17457301. Data Merging in Distributed Computing System simplified abstract (INTERNATIONAL BUSINESS MACHINES CORPORATION)
Contents
Data Merging in Distributed Computing System
Organization Name
INTERNATIONAL BUSINESS MACHINES CORPORATION
Inventor(s)
Data Merging in Distributed Computing System - A simplified explanation of the abstract
This abstract first appeared for US patent application 17457301 titled 'Data Merging in Distributed Computing System
Simplified Explanation
The abstract describes a computer implemented method for managing datasets for a histogram. The method uses multiple processor units to determine the appropriate span for bins containing datapoints in different datasets. The span is determined based on the distribution of datapoints and a desired number of bins. The processor units adjust the span for the bins in one dataset to match the span of the bins in another dataset. The datapoints from the two datasets are then merged to form a merged dataset for the histogram.

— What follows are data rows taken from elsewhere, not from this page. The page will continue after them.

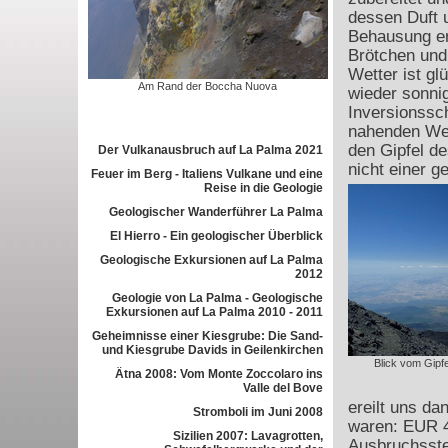
dessen Duft 
Behausung erf
Brötchen und
Wetter ist gl
Am Rand der Boccha Nuova
wieder sonnig
Inversionssc
nahenden Wet
den Gipfel de
Der Vulkanausbruch auf La Palma 2021
nicht einer g
Feuer im Berg - Italiens Vulkane und eine
Reise in die Geologie
Geologischer Wanderführer La Palma
El Hierro - Ein geologischer Überblick
Geologische Exkursionen auf La Palma
2012
Geologie von La Palma - Geologische
Exkursionen auf La Palma 2010 - 2011
Geheimnisse einer Kiesgrube: Die Sand-
und Kiesgrube Davids in Geilenkirchen
Blick vom Gipfe
Ätna 2008: Vom Monte Zoccolaro ins
Valle del Bove
ereilt uns da
Stromboli im Juni 2008
waren: EUR 4
Sizilien 2007: Lavagrotten,
Ausbruchsste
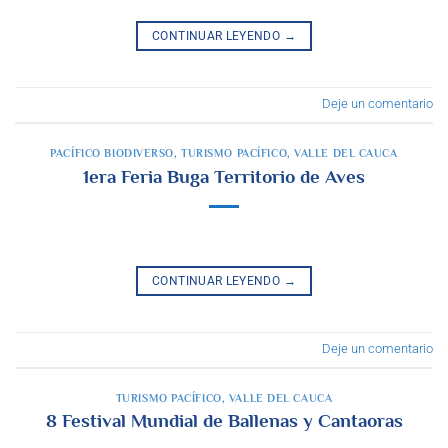
CONTINUAR LEYENDO
→
Deje un comentario
PACÍFICO BIODIVERSO
,
TURISMO PACÍFICO
,
VALLE DEL CAUCA
1era Feria Buga Territorio de Aves
CONTINUAR LEYENDO
→
Deje un comentario
TURISMO PACÍFICO
,
VALLE DEL CAUCA
8 Festival Mundial de Ballenas y Cantaoras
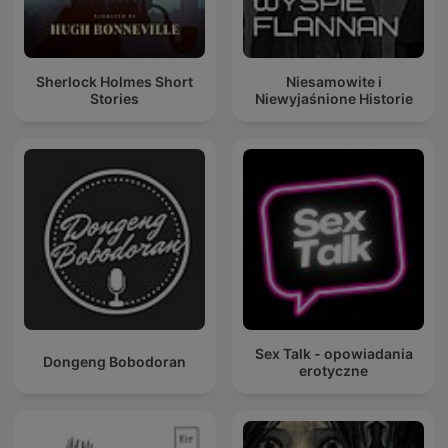
Sherlock Holmes Short
Niesamowite i
Stories
Niewyjaśnione Historie
Sex Talk - opowiadania
Dongeng Bobodoran
erotyczne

- The method uses multiple processor units to manage datasets for a histogram.
- The processor units determine the appropriate span for bins containing datapoints in different datasets.

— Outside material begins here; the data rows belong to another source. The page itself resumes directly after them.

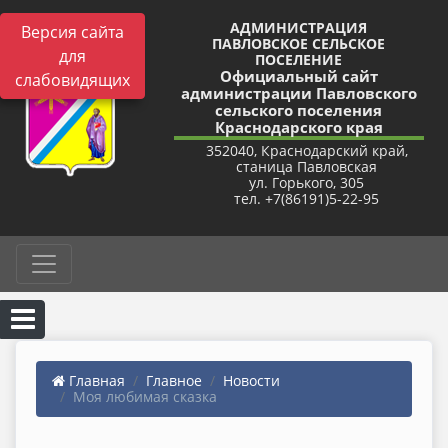
АДМИНИСТРАЦИЯ
Версия сайта
ПАВЛОВСКОЕ СЕЛЬСКОЕ
для
ПОСЕЛЕНИЕ
Официальный сайт
слабовидящих
администрации Павловского
сельского поселения
Краснодарского края
352040, Краснодарский край,
станица Павловская
ул. Горького, 305
тел. +7(86191)5-22-95
Главная
Главное
Новости
Моя любимая сказка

- The span is determined based on the distribution of datapoints and a desired number of bins.
- The processor units adjust the span for the bins in one dataset to match the span of the bins in another dataset.

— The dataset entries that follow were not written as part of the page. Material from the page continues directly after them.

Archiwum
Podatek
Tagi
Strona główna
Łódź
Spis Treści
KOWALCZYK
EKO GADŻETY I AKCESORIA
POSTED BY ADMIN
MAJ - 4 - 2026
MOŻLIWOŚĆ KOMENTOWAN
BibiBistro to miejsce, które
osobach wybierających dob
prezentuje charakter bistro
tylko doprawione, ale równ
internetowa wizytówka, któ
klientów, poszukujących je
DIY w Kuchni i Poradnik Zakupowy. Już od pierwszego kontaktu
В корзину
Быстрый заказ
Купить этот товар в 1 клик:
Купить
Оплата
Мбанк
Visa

- The datapoints from the two datasets are merged to form a merged dataset for the histogram.
Potential Applications
This technology can be applied in various fields where histograms are used for data analysis, such as:
- Data visualization and analysis tools
- Statistical analysis software
- Machine learning algorithms
- Data mining applications
Problems Solved
The method solves the following problems:
- Efficient management of datasets for histograms
- Ensuring consistent bin spans across different datasets
- Merging datasets for accurate histogram representation
Benefits
The benefits of this technology include:
- Improved accuracy and consistency in histogram representation
- Efficient utilization of processor units for managing datasets
- Enhanced data analysis capabilities in various applications
Original Abstract Submitted
A computer implemented method for managing datasets for a histogram. The method uses a number of processor units to determine a first span for first bins containing first datapoints in a first dataset in the datasets. The first span is determined based a distribution of the first datapoints in the first dataset and a desired number of bins. The number of processor units adjusts a second span for second bins containing second datapoints in a second dataset in the datasets to form an adjusted span that matches the first span for the first bins. The number of processor units merges the first datapoints in the first bins having the first span with the second datapoints in the second bins having the adjusted span to form a merged dataset for the histogram.